Based on the available literature reports on PK studies of QDs and SWNTs, a few general principles can be established. First, surface functionalization is the most important factor to alter and fine-tune the PK of nanoparticles. Let’s take CNTs as the example: optimally surface-functionalized CNTs with biocompatible coating (e.g. PEGylation) exhibited much lower toxicity, prolonged blood circulation half-life, reduced uptake in the MPS, and enhanced tumor-targeting efficiency in vivo than the CNTs without appropriate surface coating. The same rule is also generally applicable for QD-based agents. Second, besides the surface functionalization/chemistry, morphology of nanoparticles also matters. The right shape and size of nanoparticles can result in less non-specific capture by macrophages, which can also affect their excretion route, circulation half-life, as well as how they will interact with different tissues in vivo. Last but not least, the route from which the nanoparticles enter the body and the dose administered also contributes to the overall PK profile of nanoparticles. Oral administration of nanoparticles can be well-tolerated at a comparatively high dose, while intravenous/intraperitoneal/intratracheal administration of nanoparticles may be more likely to trigger acute and/or chronic toxicity, which can be closely associated with their surface chemistry.

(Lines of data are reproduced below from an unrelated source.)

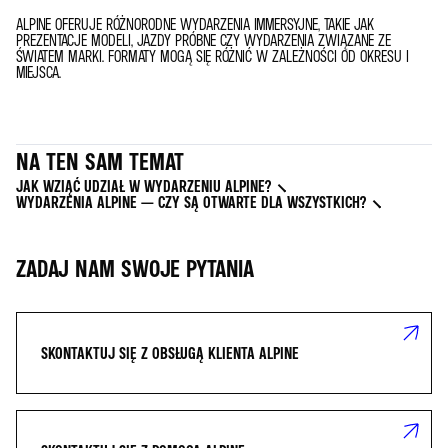
ALPINE OFERUJE RÓŻNORODNE WYDARZENIA IMMERSYJNE, TAKIE JAK
PREZENTACJE MODELI, JAZDY PRÓBNE CZY WYDARZENIA ZWIĄZANE ZE
ŚWIATEM MARKI. FORMATY MOGĄ SIĘ RÓŻNIĆ W ZALEŻNOŚCI OD OKRESU I
MIEJSCA.
NA TEN SAM TEMAT
JAK WZIĄĆ UDZIAŁ W WYDARZENIU ALPINE?
WYDARZENIA ALPINE — CZY SĄ OTWARTE DLA WSZYSTKICH?
ZADAJ NAM SWOJE PYTANIA
SKONTAKTUJ SIĘ Z OBSŁUGĄ KLIENTA ALPINE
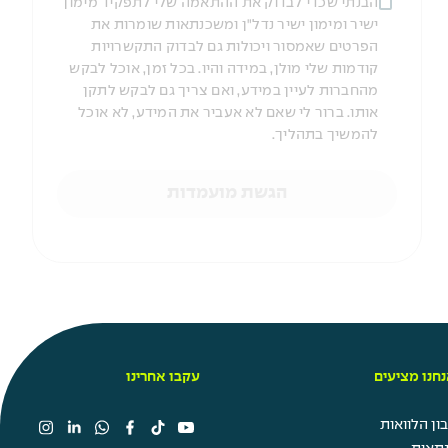
הבנתי שכדי לבדוק את ההתאמה שלי לתפקיד מימון
ישיר ומימון ישיר נדל"ן ומשכנתאות שומרות את
הפרטים שאמסור ויכולות גם לבדוק התקשרויות
קודמות שלי מולן, במידה והיו. בכל זמן, אוכל לבקש
מהחברות לעיין במידע, ואם צריך גם לבקש לתקן
אותו. ברור לי שאם לא אעביר את המידע, לא אוכל
להמשיך בתהליך.
הגשת מועמדות
חנו מציעים
עקבו אחרינו
ן הלוואות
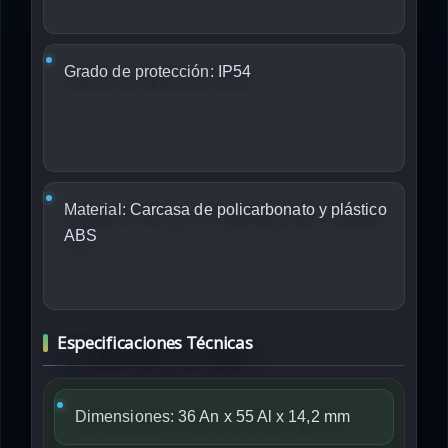
Grado de protección:
IP54
Material:
Carcasa de policarbonato y plástico
ABS
Especificaciones Técnicas
Dimensiones:
36 An x 55 Al x 14,2 mm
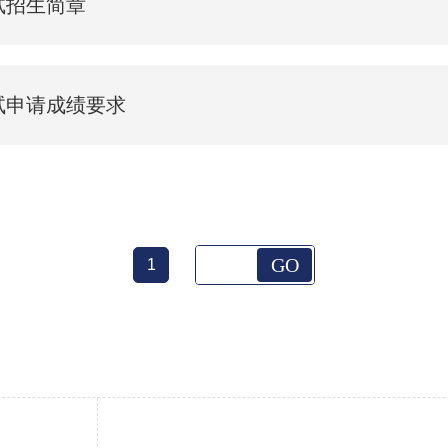
试招生简章
试申请成绩要求
GO
1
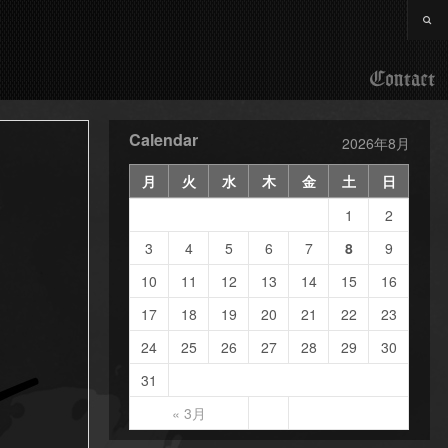
Contact
Calendar
2026年8月
月
火
水
木
金
土
日
1
2
3
4
5
6
7
8
9
10
11
12
13
14
15
16
17
18
19
20
21
22
23
24
25
26
27
28
29
30
31
« 3月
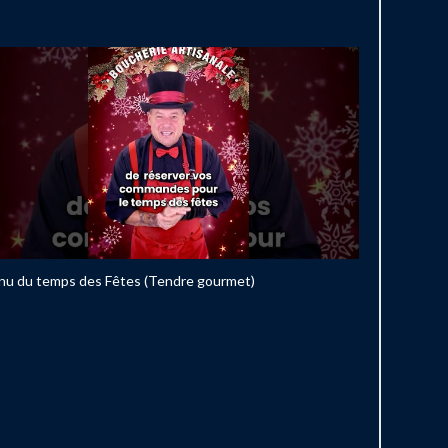
u du temps des Fêtes (Tendre gourmet)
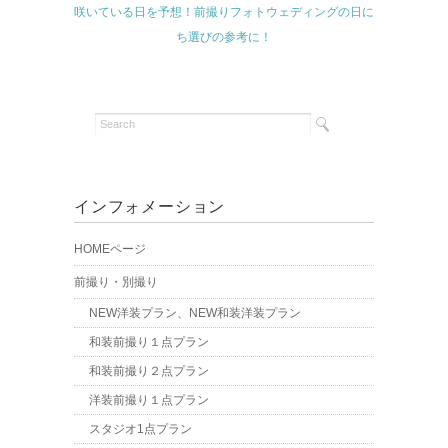
咲いている日を予想！前撮りフォトウェディングの日に
ち選びの参考に！
インフォメーション
HOMEページ
前撮り・別撮り
NEW洋装プラン、NEW和装洋装プラン
和装前撮り１点プラン
和装前撮り２点プラン
洋装前撮り１点プラン
スタジオ1点プラン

Recently, nanotoxicology has emerged as a new branch of toxicology for studying the undesirable effects of nanoparticles [112–115]. Development of novel nanoparticles for biomedical applications must proceed in tandem with the assessment of any toxicological side effects. A thorough understanding of the PK profiles of various nanoparticles is necessary for risk assessment and minimizing any adverse effects to the patients or the environment. We believe that the key question is not how toxic the nanoparticles themselves are, but how to modify and functionalize them so that they do not exhibit acute/chronic toxicity, can be cleared from the body over time, and thereby can be best used for biomedical applications. Robust chemistry for surface modification of nanoparticles is the key to success in future biomedical and clinical applications.

It is anticipated that the emergence of new nanotechnology will facilitate the development of novel drug delivery systems that can not only specifically deliver a drug to the target tissue, but also release it locally and efficiently. The future of nanomedicine lies in multifunctional nanoplatforms which combine both therapeutic components and non-invasive imaging. Such integration of diagnostic imaging capability with therapeutic interventions, often termed as “theranostics” [14, 116–118], is critical to addressing the challenges of cancer heterogeneity and adaptation. With the unprecedented initiatives such as the NCI Alliance for Nanotechnology in Cancer that encompasses the public and private sectors, designed to accelerate the applications of the best capabilities of nanotechnology to cancer [2], it is expected that promising molecular discoveries will be efficiently translated into the clinic to benefit (cancer) patients. Nanotechnology can provide the technical power and tools that will enable the development of new diagnostics, therapeutics, and preventives which can radically change the way we diagnose, treat, and prevent cancer.